Benefits provided by group plans are usually taxable, subject to the same higher income thresholds as I described for SSD. The best place to learn more is your employer´s human resources department.

 


Private Long-Term Disability Insurance


This type of LTD insurance can provide the largest amount of potential disability benefits, but it is quite expensive and can be difficult to obtain. Nevertheless, there are several instances when the need to explore this option may be compelling:
 

  1. Your employer does not provide LTD insurance and you have no access to group LTD coverage.
  2. You are self-employed and have no access to group LTD coverage.

The cap on your group LTD payments leaves a significant amount of your current income unprotected. In other words, if you were to receive full group LTD benefits, you would still be getting substantially less than your current income.

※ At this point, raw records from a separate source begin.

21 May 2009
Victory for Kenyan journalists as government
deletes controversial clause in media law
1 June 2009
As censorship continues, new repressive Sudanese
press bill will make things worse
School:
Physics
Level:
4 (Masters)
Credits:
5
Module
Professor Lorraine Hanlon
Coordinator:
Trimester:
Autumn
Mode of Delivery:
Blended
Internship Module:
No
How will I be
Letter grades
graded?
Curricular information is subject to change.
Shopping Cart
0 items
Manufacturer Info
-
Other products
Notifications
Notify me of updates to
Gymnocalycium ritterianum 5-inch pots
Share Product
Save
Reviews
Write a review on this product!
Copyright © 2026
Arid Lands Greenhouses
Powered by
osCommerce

A private LTD policy can be obtained from the same insurers that provide group LTD as well as life insurance—Northwestern Mutual, John Hancock, Paul Revere, and many others. Unlike with group LTD or SSD, however, you will have to go through a rigorous screening process—a full medical history as well as a physical. This is to provide the insurer the opportunity to assess the risk it would be taking on and to establish a baseline at the outset of coverage. (Remember: this is private insurance. They don´t have to take you.) Private LTD policies usually provide own occupation coverage, so the application process will also include a thorough review of your job and the skills and abilities it requires.

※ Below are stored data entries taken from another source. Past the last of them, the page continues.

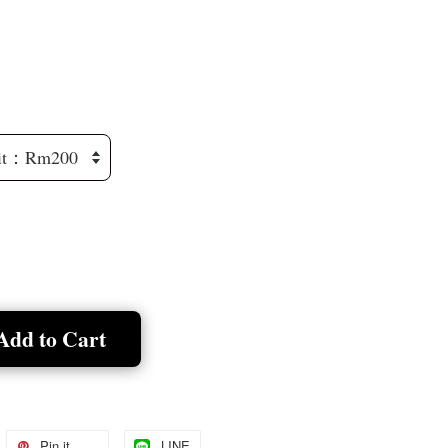
Add to Cart
Pin it
LINE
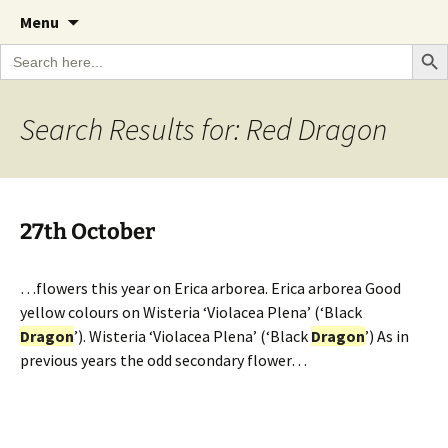
A Cornish garden diary from the Caerhays
Skip
The Garden Diary
Menu
to
Estate over 100 years
Search Bu
Search
content
for:
Search Results for: Red Dragon
27th October
…flowers this year on Erica arborea. Erica arborea Good
yellow colours on Wisteria ‘Violacea Plena’ (‘Black
Dragon
’). Wisteria ‘Violacea Plena’ (‘Black
Dragon
’) As in
previous years the odd secondary flower…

The benefit provided is also non-taxable. This is because you pay the premium, not your employer. And the premiums are high.

During the first few years of my career, I visited the Tulane Medical Center in New Orleans (we lived there then) and spoke with several retinologists. They confirmed what I´d heard at the time of my diagnosis nearly a decade earlier: my PXE could result in serious vision loss, and there was nothing to do about it. By that time, I´d become a husband and father, and my financial responsibilities had grown. The possibility of our young family permanently losing my income stream was terrifying, so I began investigating private LTD insurance. I applied to a very reputable insurer—and was rejected. My PXE frightened them away. I appealed, providing literature of the day that underscored the uncertainty of my possible vision loss. (This was l987.) I was approved for coverage, and we paid the high premium payments—a hardship at times—for nearly 20 years.

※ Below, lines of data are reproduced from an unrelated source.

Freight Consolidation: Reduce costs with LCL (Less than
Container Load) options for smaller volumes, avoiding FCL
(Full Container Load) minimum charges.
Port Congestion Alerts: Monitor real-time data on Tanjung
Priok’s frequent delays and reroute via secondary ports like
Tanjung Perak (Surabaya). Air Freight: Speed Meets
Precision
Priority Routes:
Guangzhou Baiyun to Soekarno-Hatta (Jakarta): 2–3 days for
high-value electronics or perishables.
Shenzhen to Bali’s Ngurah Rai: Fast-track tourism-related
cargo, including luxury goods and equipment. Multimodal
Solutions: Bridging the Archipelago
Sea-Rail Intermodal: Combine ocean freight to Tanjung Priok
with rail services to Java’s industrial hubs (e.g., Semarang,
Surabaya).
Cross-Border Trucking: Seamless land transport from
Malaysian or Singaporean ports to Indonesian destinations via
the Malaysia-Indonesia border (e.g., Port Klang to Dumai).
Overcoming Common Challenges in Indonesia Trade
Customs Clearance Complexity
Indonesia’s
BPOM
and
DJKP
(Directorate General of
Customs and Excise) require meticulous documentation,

Eventually, of course, I had to file a claim and was quickly approved. (Meeting the own occupation test wasn´t difficult: I was a lawyer and now I couldn´t read.) This LTD coverage has proven to be a godsend for my family.

I have some advice for you if you think there´s a good chance that you won´t be able to complete your career as a result of vision loss or other physical handicap. It is this: try to get some type of LTD coverage. We´ve all heard how important it is to have personal savings and additional retirement benefits because we won´t be able to live on Social Security. Well, the same is true with SSD. It may provide enough to keep your family off the street, but certainly not enough to return to the life you formerly enjoyed. To get group LTD coverage, you may need to change employers or join a trade group. There´s usually no physical or pre-existing limitation with group coverage, so you´d be covered. It may be worth the upheaval and expense. Moreover, if you´re self-employed, look to see if your union, trade association or other industry group has LTD insurance available for its members.

Finally, if you´re self-employed and have no access to any group coverage or your group coverage is inadequate, you might look at private LTD policies. More is known about PXE than when I sought coverage years ago, so this type of insurance may be more difficult to procure. But it would be worth the effort to investigate and perhaps a value in the long run.

Once the dust settled, I ended up getting benefits from all three—SSD, my employer´s LTD (reduced by the SSD offset), and the private LTD. It took a surprising amount of work, patience and persistence to get there. Combined, they don´t equal my former compensation, but they´re enough for us. And we´re both fortunate and thankful.